Leaving out all pictures, retype the records exactly.
### DATA FOR THIS TASK
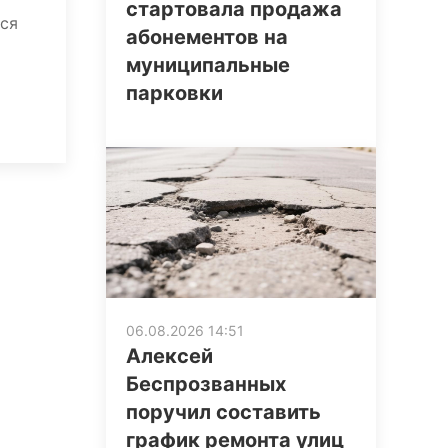
стартовала продажа
тся
абонементов на
муниципальные
парковки
06.08.2026 14:51
Алексей
Беспрозванных
поручил составить
график ремонта улиц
######
ANSWER BOX:
стартовала продажа
тся
абонементов на
муниципальные
парковки
06.08.2026 14:51
Алексей
Беспрозванных
поручил составить
график ремонта улиц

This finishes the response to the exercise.